The liver is a multifunction organ, and one of its many jobs in to synthesize the proteins that help keep fluid in your blood vessels. In the case of this patient, his liver was completely scarred over from years of alcohol abuse and could no longer perform this function. This caused the fluid that was supposed to carry blood cells to all regions of the body to leak out of the vessels and accumulate in his abdomen. This condition is known as ascites.

“Patients with ascites have a lot of the same complaints as pregnant women,” Dr. P told us. “All that fluid starts to push on their other organs, makes it difficult for the lungs to expand downward so it becomes hard to breathe. Plus they’re carrying around all that extra weight.”

Half an hour later we watched a couple of residents disappear behind the curtain. Dr. P encouraged us, me and another postbac who was shadowing that day, to watch.

We peered our heads around the curtain to see that one of the doctors already had a needle and catheter inserted into the lower left side of the patients abdomen. This was to avoid the jumble of organs that exist on the opposite side of the abdominal cavity. Something hadn’t been hooked up quite right, and much as you might imagine puncturing a water-filled balloon with a yarn needle, fluid was spilling out over the doctor’s gloved hands and onto the bed sheets. Quickly she scrambled to attach the hose to a vacuum pump that the other doctor had positioned on the floor near the patient’s head.

“The last time they did this they got four and a half liters,” the patient told us.

“How much do you think we’ll get this time?” asked the doctor holding the needle. “I’m going to guess four.”

“Oh I think it will be closer to five,” said the patient. “You’re going to want to get a few more jars,” he told the resident seated by his head.

As it turned out they needed four containers for all of the fluid, nearly seven liters (1.84 gallons) of a transparent, yellow-green liquid of a similar consistency as urine. And there was more where that came from. By the time they were finished, the patient’s bowling ball-sized stomach had shrunk down to nearly normal size. The skin over the remaining fluid rippled and sloshed like a water bed.

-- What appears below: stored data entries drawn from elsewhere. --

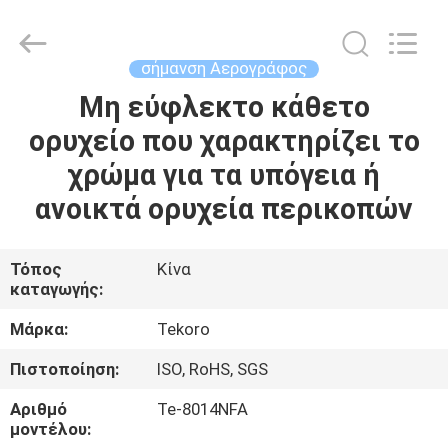
CAR
CARE
INDUSTRY
CO.,
LTD..
σήμανση Αερογράφος
All
Rights
Μη εύφλεκτο κάθετο
ΣΠΊΤΙ
Reserved.
ορυχείο που χαρακτηρίζει το
ΠΡΟΪΌΝΤΑ
χρώμα για τα υπόγεια ή
ανοικτά ορυχεία περικοπών
ΣΧΕΤΙΚΆ
ΜΕ
Τόπος
Κίνα
καταγωγής:
ΕΜΆΣ
Μάρκα:
Tekoro
ΕΠΙΣΚΕΨΉ
Πιστοποίηση:
ISO, RoHS, SGS
ΕΡΓΟΣΤΑΣΊΟΥ
Αριθμό
Te-8014NFA
μοντέλου:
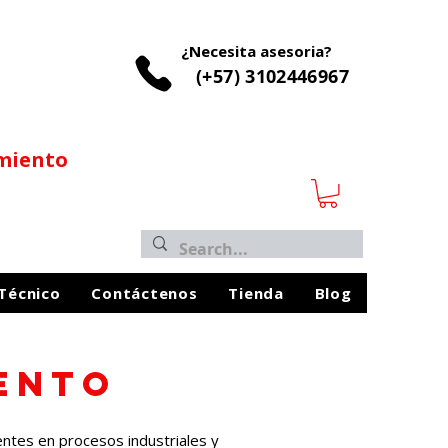
¿Necesita asesoria?
(+57) 3102446967
imiento
 Técnico
Contáctenos
Tienda
Blog
ENTO
ntes en procesos industriales y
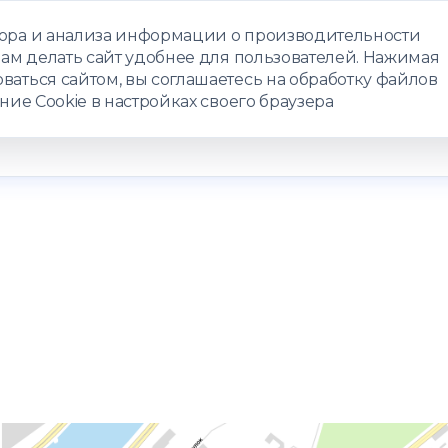
бора и анализа информации о производительности
нам делать сайт удобнее для пользователей. Нажимая
ЗАПИСАТЬС
ваться сайтом, вы соглашаетесь на обработку файлов
ние Cookie в настройках своего браузера
РАММЫ
ТЕЛЕМЕДИЦИНА
О ЦЕНТРЕ
КОНТАКТЫ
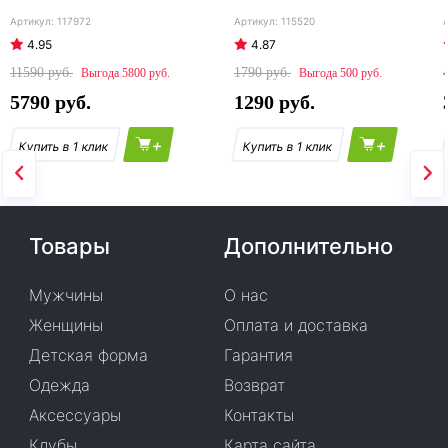
117972
115520
4.95
4.87
11590
1790
5800
500
5790
1290
+
+
Товары
Дополнительно
Мужчины
О нас
Женщины
Оплата и доставка
Детская форма
Гарантия
Одежда
Возврат
Аксессуары
Контакты
Клубы
Карта сайта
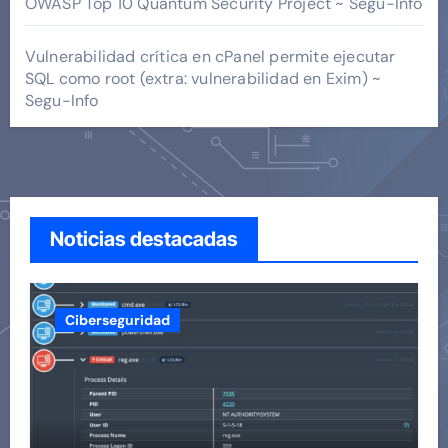
OWASP Top 10 Quantum Security Project ~ Segu-Info
Vulnerabilidad crítica en cPanel permite ejecutar
SQL como root (extra: vulnerabilidad en Exim) ~
Segu-Info
Noticias destacadas
Ciberseguridad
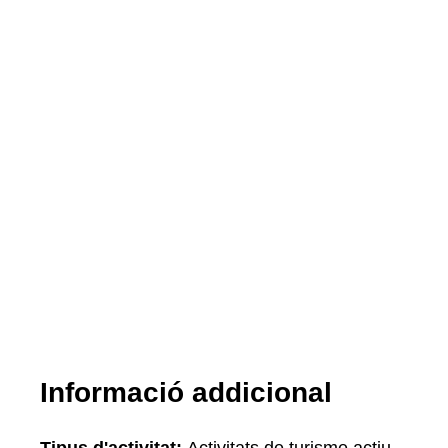
Informació addicional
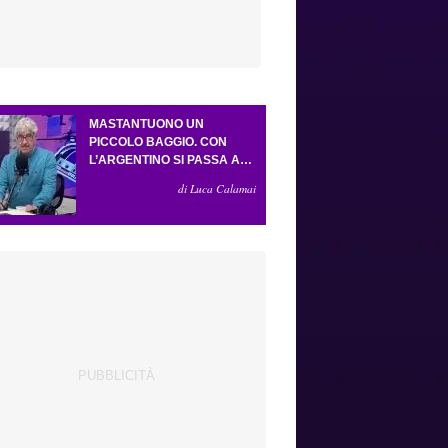
MASTANTUONO UN
PICCOLO BAGGIO. CON
L’ARGENTINO SI PASSA AL
4-3-2-1. ATTA ILLUMINA
di Luca Calamai
L’AMICHEVOLE CON IL
DEPOR. SERVONO ANCORA
TRE COLPI PER UNA VIOLA
DA EUROPA LEAGUE.
ANTOGNONI, UN FINALE
SENZA VINCITORI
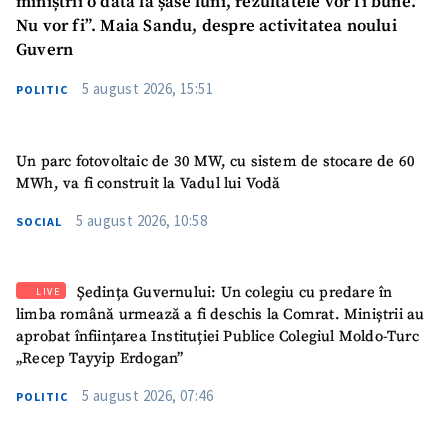
miniștrii o dată la șase luni, rezultatele vor fi bune.
SUSȚINE
Nu vor fi”. Maia Sandu, despre activitatea noului
Guvern
5 august 2026, 15:51
POLITIC
Un parc fotovoltaic de 30 MW, cu sistem de stocare de 60
MWh, va fi construit la Vadul lui Vodă
5 august 2026, 10:58
SOCIAL
Ședința Guvernului: Un colegiu cu predare în
LIVE
limba română urmează a fi deschis la Comrat. Miniștrii au
aprobat înființarea Instituției Publice Colegiul Moldo-Turc
„Recep Tayyip Erdogan”
5 august 2026, 07:46
POLITIC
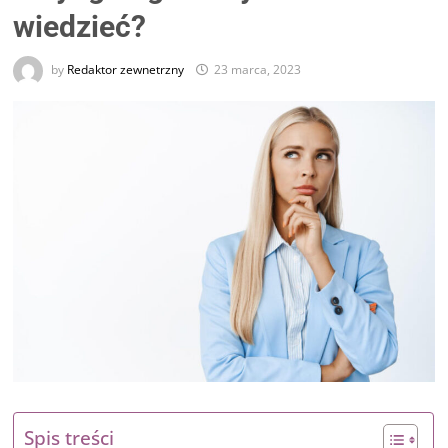
wiedzieć?
by
Redaktor zewnetrzny
23 marca, 2023
Spis treści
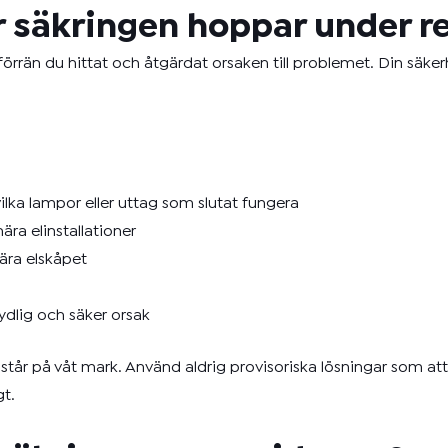
r säkringen hoppar under r
örrän du hittat och åtgärdat orsaken till problemet. Din säkerhet
ilka lampor eller uttag som slutat fungera
ära elinstallationer
ra elskåpet
tydlig och säker orsak
 står på våt mark. Använd aldrig provisoriska lösningar som att
gt.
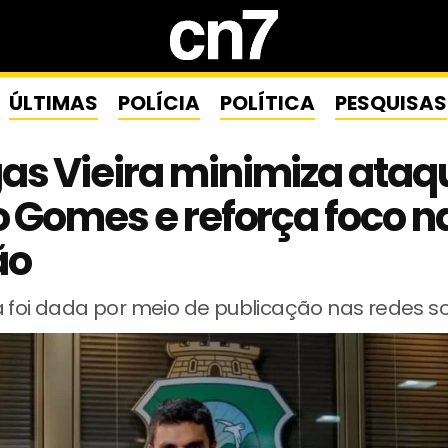
ÚLTIMAS
POLÍCIA
POLÍTICA
PESQUISAS
as Vieira minimiza ataq
o Gomes e reforça foco n
ão
 foi dada por meio de publicação nas redes so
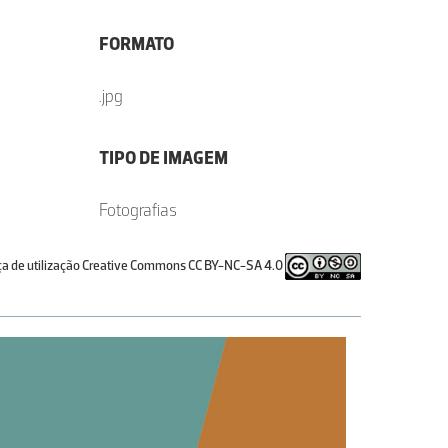
FORMATO
.jpg
TIPO DE IMAGEM
Fotografias
ça de utilização Creative Commons CC BY-NC-SA 4.0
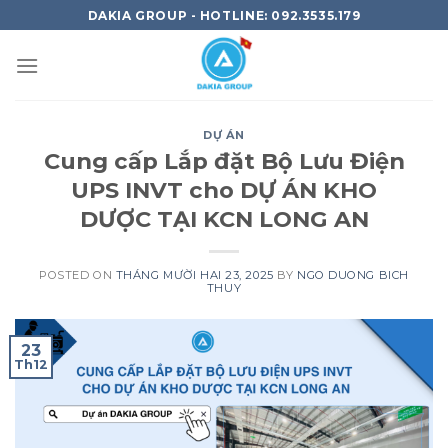
Skip
DAKIA GROUP - HOTLINE: 092.3535.179
to
content
DỰ ÁN
Cung cấp Lắp đặt Bộ Lưu Điện
UPS INVT cho DỰ ÁN KHO
DƯỢC TẠI KCN LONG AN
POSTED ON
THÁNG MƯỜI HAI 23, 2025
BY
NGO DUONG BICH
THUY
23
Th12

The patient argued with the doctors to keep going.

“We’re out of containers!” one of them protested. “You’ve filled them all up!”

When we returned to the main station, Dr. P explained the risks in draining too much fluid from a patient with ascites:

“The minute they drain that fluid, it starts to fill up again. And that fluid has to come from somewhere; it’s going to drain out of his blood vessels. So even though he has all of this fluid accumulating in his body, he’s going to be dehydrated. It’s like dying of thirst in the middle of the ocean.”

The patient didn’t seem terribly concerned about any of this. “I’ll see you again in five weeks,” he told the doctors as they removed the catheter.